Speaker
Description
The Monte Carlo (MC) codes are extensively used to support proton therapy clinical practice due to high accuracy of dose calculations in heterogeneous media. The MC platforms offer different methods to model radiobiological effectiveness (RBE) and to calculate biological dose (constant RBE, biophysical and phenomenological models). Such functionality allows to quantify the influence of the variable RBE on biological dose distribution in human body.
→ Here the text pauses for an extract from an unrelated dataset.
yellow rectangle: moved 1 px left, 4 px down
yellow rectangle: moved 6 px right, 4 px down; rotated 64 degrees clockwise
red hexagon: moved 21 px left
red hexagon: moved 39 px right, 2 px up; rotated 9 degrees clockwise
Currently available clinical treatment planning systems (TPS) for proton beam therapy (PBT) allow for biological dose calculation only with constant RBE=1.1. The recent studies show that the use of RBE=1.1 can lead to inaccurate calculations of biological dose deposited in patient body (Giovannini et al. Radiation Oncology (2016) 11:68, Chen et al. Phys. Med. Biol. (2018) 63 195001), mostly because of diverse tissue radiosensitivity and proton beam quality.
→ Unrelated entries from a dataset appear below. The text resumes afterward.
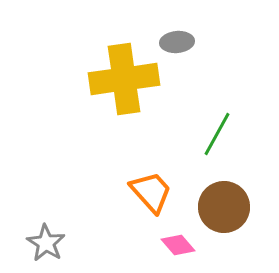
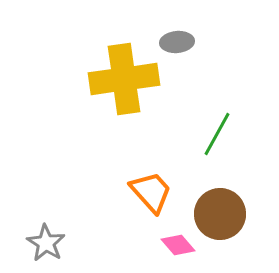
brown circle: moved 4 px left, 7 px down
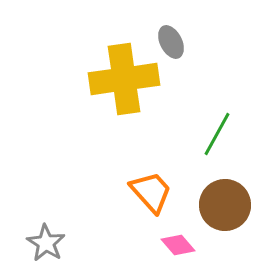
gray ellipse: moved 6 px left; rotated 68 degrees clockwise
brown circle: moved 5 px right, 9 px up
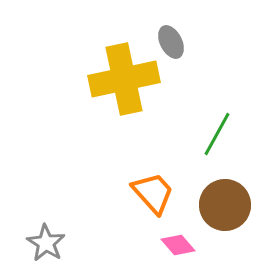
yellow cross: rotated 4 degrees counterclockwise
orange trapezoid: moved 2 px right, 1 px down
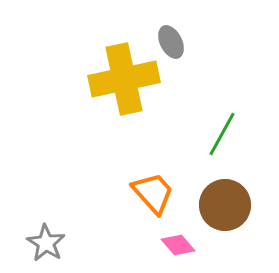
green line: moved 5 px right
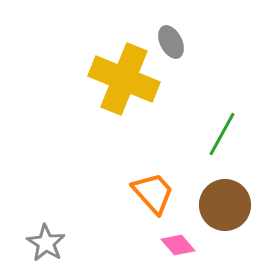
yellow cross: rotated 34 degrees clockwise
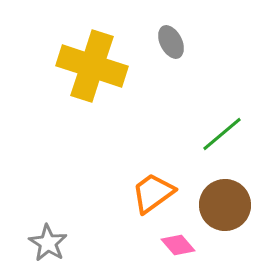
yellow cross: moved 32 px left, 13 px up; rotated 4 degrees counterclockwise
green line: rotated 21 degrees clockwise
orange trapezoid: rotated 84 degrees counterclockwise
gray star: moved 2 px right
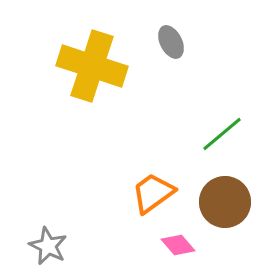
brown circle: moved 3 px up
gray star: moved 3 px down; rotated 6 degrees counterclockwise
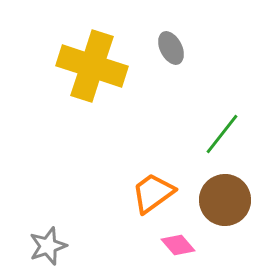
gray ellipse: moved 6 px down
green line: rotated 12 degrees counterclockwise
brown circle: moved 2 px up
gray star: rotated 27 degrees clockwise
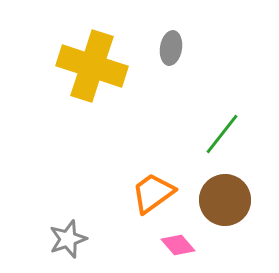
gray ellipse: rotated 36 degrees clockwise
gray star: moved 20 px right, 7 px up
The GPU-accelerated MC code FRED (Fast paRticle thErapy Dose evaluator) offers dose calculation with various RBE models (McNamara, Carabe, Wedenberg) accounting for variation of linear energy transfer (LET) of proton beam and RBE model parametrization. FRED was experimentally validated in the Krakow PBT centre showing maximum dose difference up to 2% with respect to measurements. Based on treatment plans of head and neck patients treated in Krakow, we compare biological dose distributions calculated with FRED MC using different RBE models in order to systematically quantify physical and biological dose uncertainties accounting for variable RBE. The dose delivered to the planning target volume (PTV) and organs at risk (OARs) were evaluated.
The quantification of dose uncertainties in PBT using FRED code and RBE models will be discussed. The information about the influence of variable RBE on dose deposited in patients can eventually improve the quality of PBT treatment.